TASK ITEM:
Search the entries for lines that contain the word "heeft", and report each one found.

(Saved data entries)

-- Opening Marker --

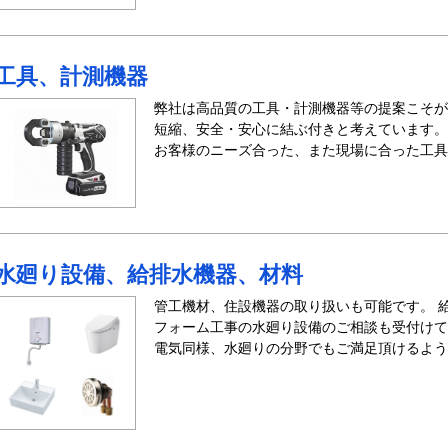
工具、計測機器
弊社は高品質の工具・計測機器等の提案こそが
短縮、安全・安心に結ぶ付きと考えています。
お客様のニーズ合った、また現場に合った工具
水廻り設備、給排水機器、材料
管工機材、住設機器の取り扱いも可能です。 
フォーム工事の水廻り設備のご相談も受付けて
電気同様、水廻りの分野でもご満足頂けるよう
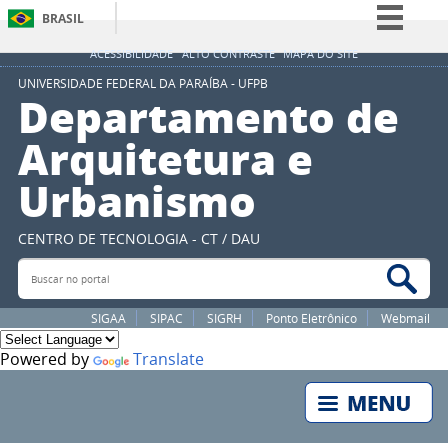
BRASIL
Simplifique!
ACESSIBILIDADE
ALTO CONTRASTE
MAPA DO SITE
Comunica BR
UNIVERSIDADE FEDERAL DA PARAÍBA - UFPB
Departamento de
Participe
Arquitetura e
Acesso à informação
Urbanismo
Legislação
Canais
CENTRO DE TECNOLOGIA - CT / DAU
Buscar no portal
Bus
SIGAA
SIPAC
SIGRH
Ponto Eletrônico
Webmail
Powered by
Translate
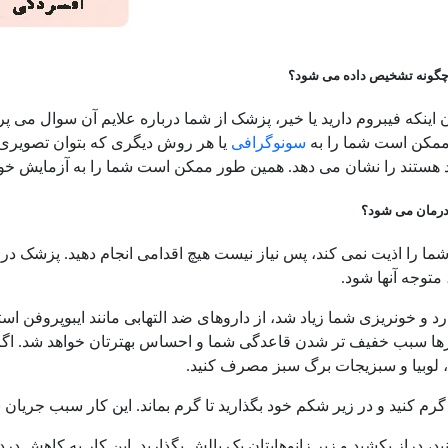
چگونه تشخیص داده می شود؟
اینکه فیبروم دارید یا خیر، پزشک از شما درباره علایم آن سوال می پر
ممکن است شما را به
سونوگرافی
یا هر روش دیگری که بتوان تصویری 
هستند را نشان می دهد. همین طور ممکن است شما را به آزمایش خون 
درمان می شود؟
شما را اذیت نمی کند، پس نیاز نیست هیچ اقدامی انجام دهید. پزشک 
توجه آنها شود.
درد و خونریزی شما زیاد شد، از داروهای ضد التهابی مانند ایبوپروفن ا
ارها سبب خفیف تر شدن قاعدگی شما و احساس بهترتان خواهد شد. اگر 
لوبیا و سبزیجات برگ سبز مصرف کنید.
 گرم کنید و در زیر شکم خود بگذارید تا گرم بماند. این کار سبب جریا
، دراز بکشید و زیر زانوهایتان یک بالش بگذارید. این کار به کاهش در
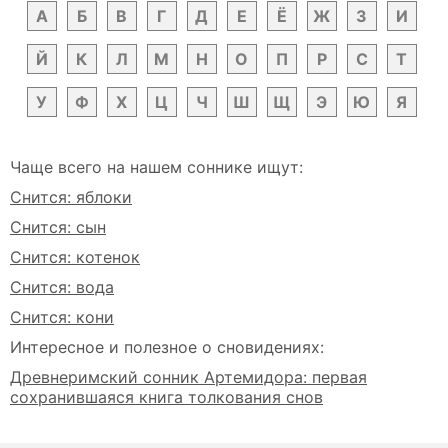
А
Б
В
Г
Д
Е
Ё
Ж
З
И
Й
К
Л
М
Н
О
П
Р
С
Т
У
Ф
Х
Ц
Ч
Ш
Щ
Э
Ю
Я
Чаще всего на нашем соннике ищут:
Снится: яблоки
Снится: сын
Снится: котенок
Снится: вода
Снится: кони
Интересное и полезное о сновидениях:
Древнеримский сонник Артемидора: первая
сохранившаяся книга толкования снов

-- Closing Marker --
-- Opening Marker --

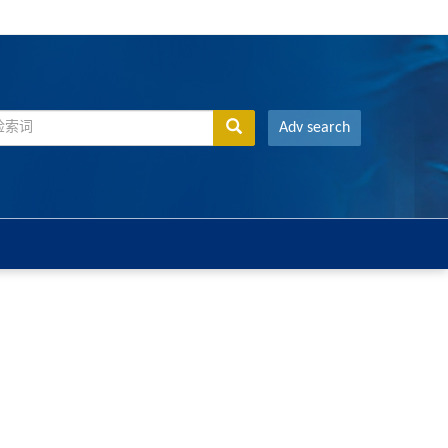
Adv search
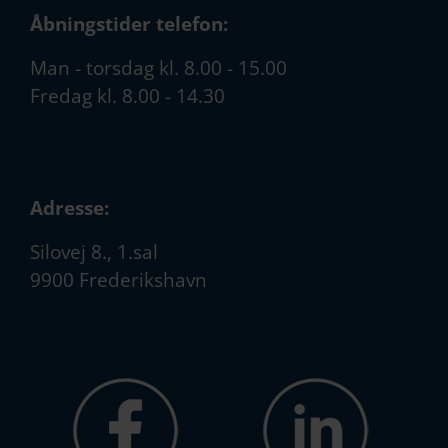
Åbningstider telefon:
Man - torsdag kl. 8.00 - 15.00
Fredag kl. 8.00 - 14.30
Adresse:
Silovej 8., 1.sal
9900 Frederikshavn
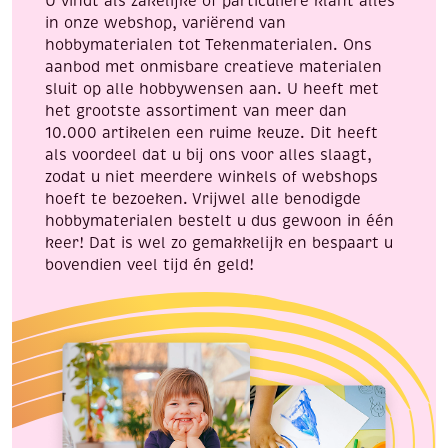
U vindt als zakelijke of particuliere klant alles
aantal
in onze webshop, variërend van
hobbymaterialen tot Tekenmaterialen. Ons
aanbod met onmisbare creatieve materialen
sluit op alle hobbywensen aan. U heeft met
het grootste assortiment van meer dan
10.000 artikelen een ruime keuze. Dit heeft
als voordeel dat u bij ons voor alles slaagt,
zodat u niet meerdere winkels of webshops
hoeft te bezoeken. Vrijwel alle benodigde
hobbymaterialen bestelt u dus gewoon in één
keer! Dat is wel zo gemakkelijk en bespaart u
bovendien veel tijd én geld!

-- Closing Marker --
-- Opening Marker --

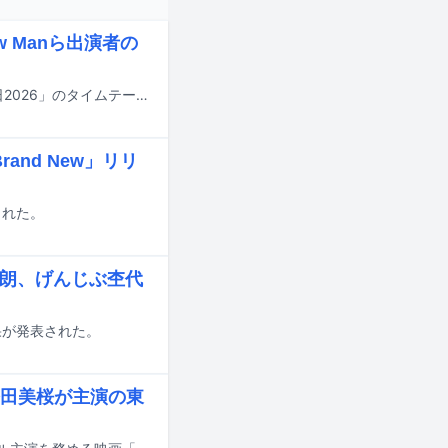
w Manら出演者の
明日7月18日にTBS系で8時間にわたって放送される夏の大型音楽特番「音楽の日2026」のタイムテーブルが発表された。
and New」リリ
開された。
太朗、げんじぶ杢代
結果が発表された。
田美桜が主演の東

-- Closing Marker --

SOLUTION TO THIS PROBLEM:
sluit op alle hobbywensen aan. U heeft met
10.000 artikelen een ruime keuze. Dit heeft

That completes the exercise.